35 And he said unto them, Ye men of Israel, take heed to yourselves what ye intend to do as touching these men. 36 For before these days arose up Theudas, boasting himself to be somebody, to whom a number of men, about four hundred, joined themselves: who was slain; and all, as many as obeyed him, were scattered, and brought to nought.  37 After this man rose up Judas of Galilee in the days of the taxing, and drew away much people after him: he also perished; and all, even as many as obeyed him, were dispersed.  38 And now I say unto you, Refrain from these men, and let them alone: for if this counsel or this work be of men, it will come to nought.  39 But if it be of God, ye cannot overthrow it; lest haply ye be found even to fight against God. 40 And to him they agreed: and when they had called the apostles, and beaten them, they commanded that they should not speak in the name of Jesus, and let them go.
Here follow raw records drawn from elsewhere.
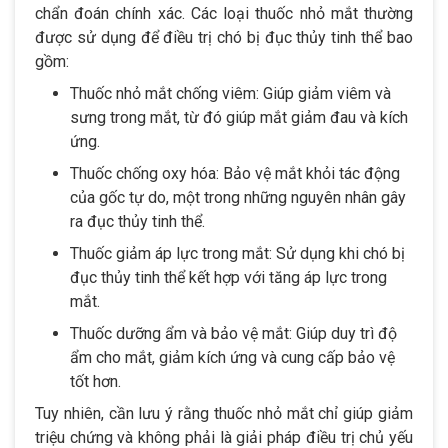
chẩn đoán chính xác. Các loại thuốc nhỏ mắt thường
được sử dụng để điều trị chó bị đục thủy tinh thể bao
gồm:
Thuốc nhỏ mắt chống viêm: Giúp giảm viêm và
sưng trong mắt, từ đó giúp mắt giảm đau và kích
ứng.
Thuốc chống oxy hóa: Bảo vệ mắt khỏi tác động
của gốc tự do, một trong những nguyên nhân gây
ra đục thủy tinh thể.
Thuốc giảm áp lực trong mắt: Sử dụng khi chó bị
đục thủy tinh thể kết hợp với tăng áp lực trong
mắt.
Thuốc dưỡng ẩm và bảo vệ mắt: Giúp duy trì độ
ẩm cho mắt, giảm kích ứng và cung cấp bảo vệ
tốt hơn.
Tuy nhiên, cần lưu ý rằng thuốc nhỏ mắt chỉ giúp giảm
triệu chứng và không phải là giải pháp điều trị chủ yếu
I’m using this to make a point.  Saul of Tarsus was taught by this man.  In this case this man tells this council not to haul people out of the synagogue and kill them.  He tells them, leave them alone!  Because of what they’re doing is of God, you can’t stop it anyways.  And if it’s not, people aren’t going to follow them.  So leave them alone and it will come to nothing.  His counsel was quite different to what Saul of Tarsus did by hauling men and women into prison to be executed as they did Stephen.  Saul of Tarsus is even more fanatic than his teacher.  His teacher was not fanatic in this case.  The world of Saul of Tarsus was a mean, stubborn, stuck at a particular destination and even his teacher did not share Saul’s worldview.  How we see the world, will strongly influence our faith and how we see God.   Romans 10:1-3   1 Brethren, my heart’s desire and prayer to God for Israel is, that they might be saved.  2 For I bear them record that they have a zeal of God, but not according to knowledge.  3 For they being ignorant of God’s righteousness, and going about to establish their own righteousness, have not submitted themselves unto the righteousness of God.

How ironic that Paul the Apostle is writing this the exact opposite to what Saul of Tarsus did before he became Paul the apostle, because Saul was then ignorant of God’s righteousness.  Saul of Tarsus had a zeal of God, but not according to knowledge!  Because Saul of Tarsus moved from a destination of his own making!